SAS vs. R (vs. Python) – which tool should I learn?

原文  : 
http://www.analyticsvidhya.com/blog/2014/03/sas-vs-vs-python-tool-learn/

We love comparisons!

From Samsung vs. Apple vs. HTC in smartphones; iOS vs. Android vs. Windows in mobile OS to comparing candidates for upcoming elections or selecting captain for the world cup team, comparisons and discussions enrich us in our life. If you love discussions, all you need to do is pop up a relevant question in middle of a passionate community and then watch it explode! The beauty of the process is that everyone in the room walks away as a more knowledgeable person.

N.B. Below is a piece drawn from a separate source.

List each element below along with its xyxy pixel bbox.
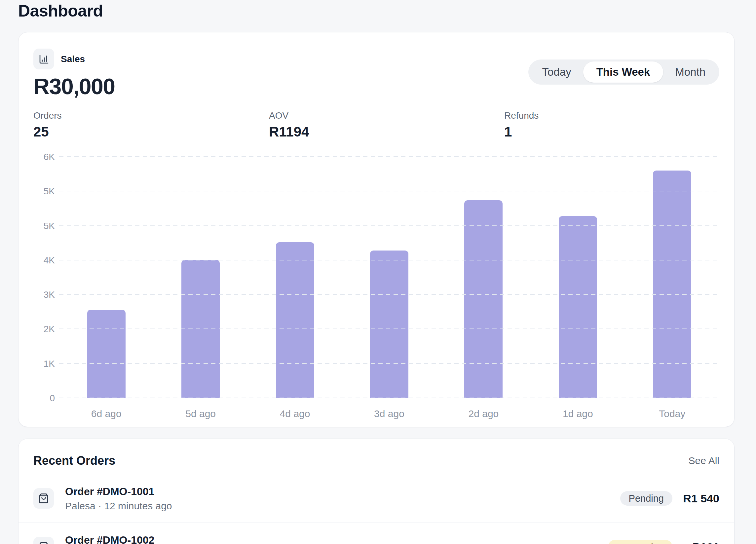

I am sparking something similar here. SAS vs. R has probably been the biggest debate analytics industry might have witnessed. Python is another worthy candidate to put in the mix now. The reason for me to start this discussion is not to watch it explode (that would be fun as well though). I know that we all will benefit from the discussion.

This has also been one of the most commonly asked question to me on this blog. So, I thought I’ll discuss it with all my readers and visitors!

Hasn’t a lot already been said on this topic?

Probably yes! But I still feel the need for discussion for following reasons:

  • The industry is very dynamic. Any comparison which was done 2 years back might not be relevant any more.
  • Traditionally Python has been left out of the comparison. I think it is a worthy consideration now.
  • While I’ll discuss global trends about the languages, I’ll add specific information with regards to Indian analytics industry (which is at a different level of evolution)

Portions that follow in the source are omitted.